Exercise details – Leaving out the pictures, write out exactly each line from the line with "tras una compra de 29/04/2026" through the close of the listing below.

Data for processing –

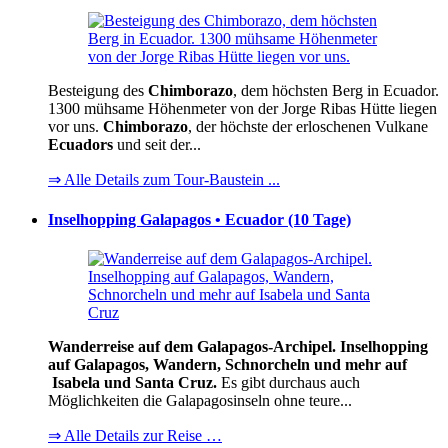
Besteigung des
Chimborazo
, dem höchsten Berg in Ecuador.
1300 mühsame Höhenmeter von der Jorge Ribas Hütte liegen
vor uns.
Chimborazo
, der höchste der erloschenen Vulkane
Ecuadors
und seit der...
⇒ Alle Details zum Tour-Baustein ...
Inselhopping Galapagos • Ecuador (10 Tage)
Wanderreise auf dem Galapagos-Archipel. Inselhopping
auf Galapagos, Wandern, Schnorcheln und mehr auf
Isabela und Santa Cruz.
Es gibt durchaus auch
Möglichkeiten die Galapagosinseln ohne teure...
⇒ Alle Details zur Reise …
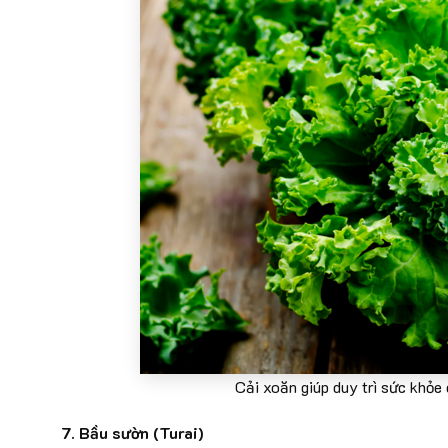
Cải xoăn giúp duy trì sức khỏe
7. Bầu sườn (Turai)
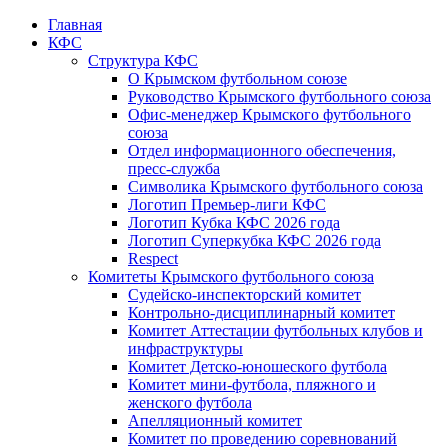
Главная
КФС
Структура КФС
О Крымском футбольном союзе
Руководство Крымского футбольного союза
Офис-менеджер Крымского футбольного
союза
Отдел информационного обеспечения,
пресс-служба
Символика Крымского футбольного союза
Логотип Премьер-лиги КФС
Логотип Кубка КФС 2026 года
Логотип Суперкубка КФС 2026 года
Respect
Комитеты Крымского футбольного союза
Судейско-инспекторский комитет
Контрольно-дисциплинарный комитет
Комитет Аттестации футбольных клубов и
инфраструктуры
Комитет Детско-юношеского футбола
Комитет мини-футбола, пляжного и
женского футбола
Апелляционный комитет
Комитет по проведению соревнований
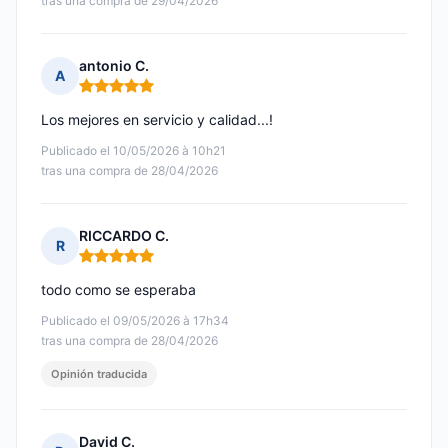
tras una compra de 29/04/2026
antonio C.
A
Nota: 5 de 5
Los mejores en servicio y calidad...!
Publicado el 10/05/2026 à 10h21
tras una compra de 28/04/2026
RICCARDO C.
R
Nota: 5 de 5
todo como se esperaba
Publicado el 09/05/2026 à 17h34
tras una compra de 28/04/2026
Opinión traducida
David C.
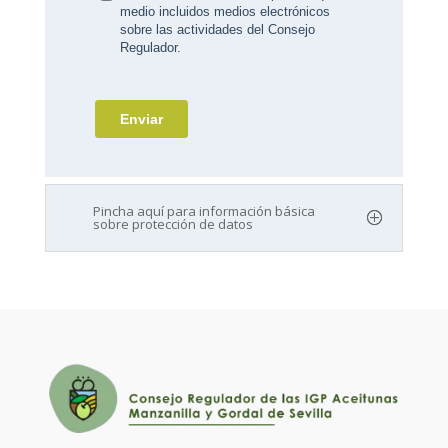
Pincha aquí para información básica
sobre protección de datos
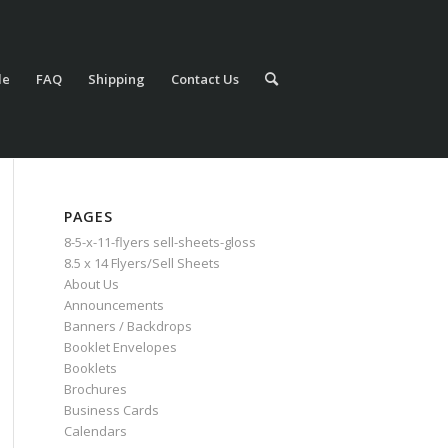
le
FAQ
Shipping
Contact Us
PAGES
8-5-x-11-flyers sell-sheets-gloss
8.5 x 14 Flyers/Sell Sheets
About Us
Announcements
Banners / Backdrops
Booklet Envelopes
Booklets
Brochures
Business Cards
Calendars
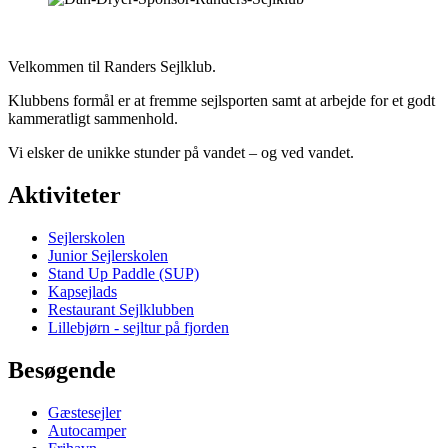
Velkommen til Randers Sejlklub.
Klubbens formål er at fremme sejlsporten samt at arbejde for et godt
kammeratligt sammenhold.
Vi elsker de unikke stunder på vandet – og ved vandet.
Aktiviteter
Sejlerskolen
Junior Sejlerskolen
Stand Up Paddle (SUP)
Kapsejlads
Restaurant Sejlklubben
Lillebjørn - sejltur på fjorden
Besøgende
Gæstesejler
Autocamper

Result below –
tras una compra de 29/04/2026
antonio C.
A
Nota: 5 de 5
Los mejores en servicio y calidad...!
Publicado el 10/05/2026 à 10h21
tras una compra de 28/04/2026
RICCARDO C.
R
Nota: 5 de 5
todo como se esperaba
Publicado el 09/05/2026 à 17h34
tras una compra de 28/04/2026
Opinión traducida
David C.
Pincha aquí para información básica
sobre protección de datos
le
FAQ
Shipping
Contact Us
PAGES
8-5-x-11-flyers sell-sheets-gloss
8.5 x 14 Flyers/Sell Sheets
About Us
Announcements
Banners / Backdrops
Booklet Envelopes
Booklets
Brochures
Business Cards
Calendars
Velkommen til Randers Sejlklub.
Klubbens formål er at fremme sejlsporten samt at arbejde for et godt
kammeratligt sammenhold.
Vi elsker de unikke stunder på vandet – og ved vandet.
Aktiviteter
Sejlerskolen
Junior Sejlerskolen
Stand Up Paddle (SUP)
Kapsejlads
Restaurant Sejlklubben
Lillebjørn - sejltur på fjorden
Besøgende
Gæstesejler
Autocamper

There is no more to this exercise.